When you use synthetic I/O test/benchmark tools such as vidio, you might need to apply a CPU affinity using the taskset command to realize the actual performance achievable by the NVMe-oF storage.
Example
taskset -c 0,2,4,6,8,10,12,14,16,18,20,22 ./vidio -f fa4k -N 500 -n 500 -q 4 -c -w /stornext/snfs1/vidio{7..9}Note: When you configure MPIO, only one disk/physical drive per namespace/volume appears in Windows Disk Manager.
-
Regarding performance, the StarWind NVMe-oF Initiator software contains a known issue, where it only issues 64 KiB I/O requests (in other words, any large I/O is broken into 64 KiB segments), and these I/O’s arrive on the target-side as 64 KiB – this small of I/O not optimal for large frame M&E workloads.

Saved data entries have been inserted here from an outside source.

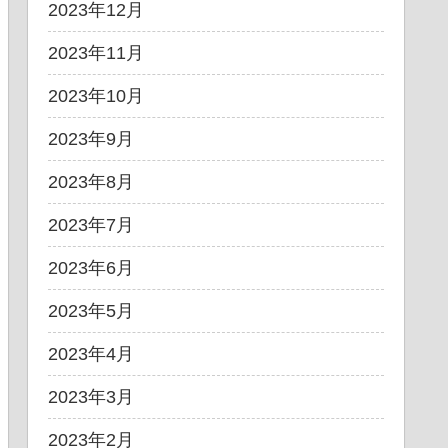
2023年12月
2023年11月
2023年10月
2023年9月
2023年8月
2023年7月
2023年6月
2023年5月
2023年4月
2023年3月
2023年2月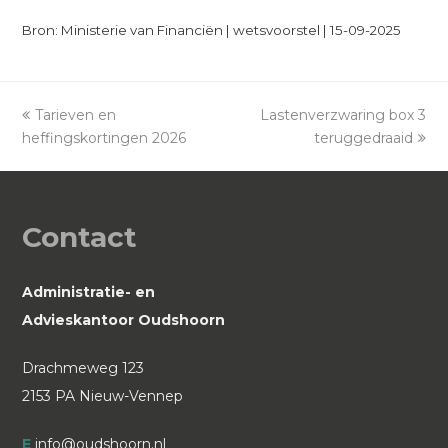
Bron: Ministerie van Financiën | wetsvoorstel | 15-09-2025
previous
Tarieven en
Lastenverzwaring box 3
next
heffingskortingen 2026
post:
post:
teruggedraaid
Contact
Administratie- en
Advieskantoor Oudshoorn
Drachmeweg 123
2153 PA Nieuw-Vennep
E
info@oudshoorn.nl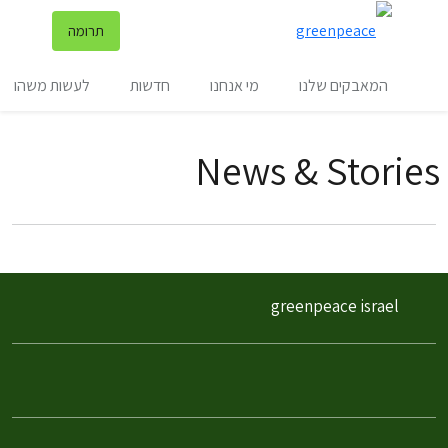
שינ
תרומה
תפריט
המאבקים שלנו
מי אנחנו
חדשות
לעשות משהו
News & Stories
filter posts
filtered results
greenpeace israel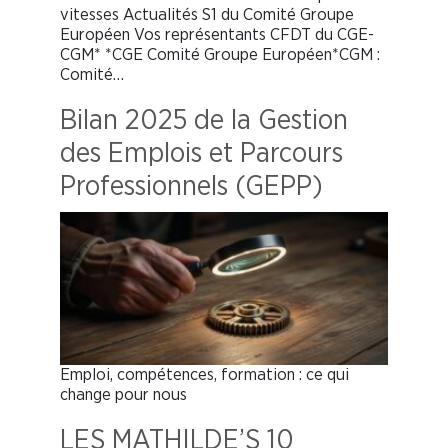
vitesses Actualités S1 du Comité Groupe
Européen Vos représentants CFDT du CGE-
CGM* *CGE Comité Groupe Européen*CGM :
Comité…
Bilan 2025 de la Gestion
des Emplois et Parcours
Professionnels (GEPP)
Emploi, compétences, formation : ce qui
change pour nous
LES MATHILDE’S 10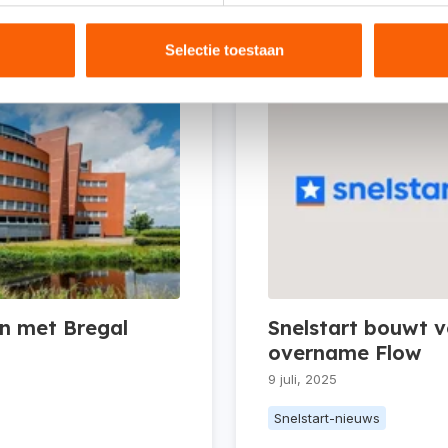
Ook interessant voor jou:
Selectie toestaan
n met Bregal
Snelstart bouwt 
overname Flow
9 juli, 2025
Snelstart-nieuws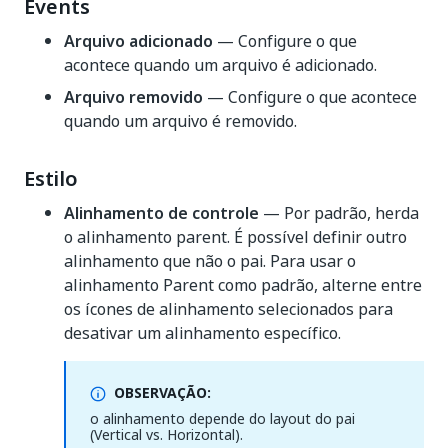
Events
Arquivo adicionado
— Configure o que
acontece quando um arquivo é adicionado.
Arquivo removido
— Configure o que acontece
quando um arquivo é removido.
Estilo
Alinhamento de controle
— Por padrão, herda
o alinhamento parent. É possível definir outro
alinhamento que não o pai. Para usar o
alinhamento Parent como padrão, alterne entre
os ícones de alinhamento selecionados para
desativar um alinhamento específico.
OBSERVAÇÃO:
o alinhamento depende do layout do pai
(Vertical vs. Horizontal).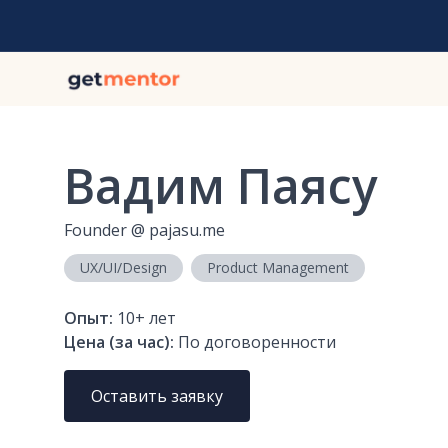
Вадим Паясу
Founder
@
pajasu.me
UX/UI/Design
Product Management
Опыт:
10+
лет
Цена (за час):
По договоренности
Оставить заявку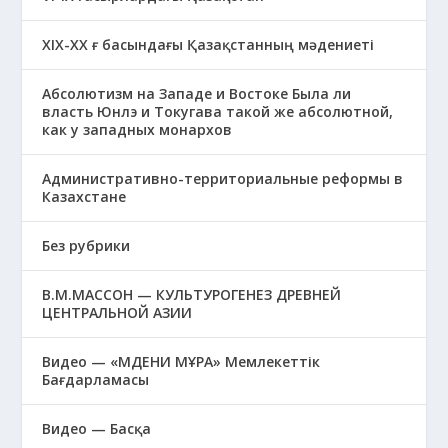
XIХ-XX ғ басындағы Қазақстанның мәдениеті
Абсолютизм на Западе и Востоке Была ли
власть Юнлэ и Токугава такой же абсолютной,
как у западных монархов
Административно-территориальные реформы в
Казахстане
Без рубрики
В.М.МАССОН — КУЛЬТУРОГЕНЕЗ ДРЕВНЕЙ
ЦЕНТРАЛЬНОЙ АЗИИ
Видео — «МӘДЕНИ МҰРА» Мемлекеттік
Бағдарламасы
Видео — Басқа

StarWind Software support recommends you introduce the MaxTransferLength (DWORD) parameter in the registry HKEY_LOCAL_MACHINE\SYSTEM\CurrentControlSet\Services\StarNVMeoF\Parameters; however, that does not allow for larger I/O requests. In fact, setting the parameter to 524288 yields an I/O error if you attempt to issue larger requests.
Note: The known issue remains open with StarWind Software and it is not clear if the limitation is within the Windows Server OS or within the StarWind NVMe-oF Initiator software stack.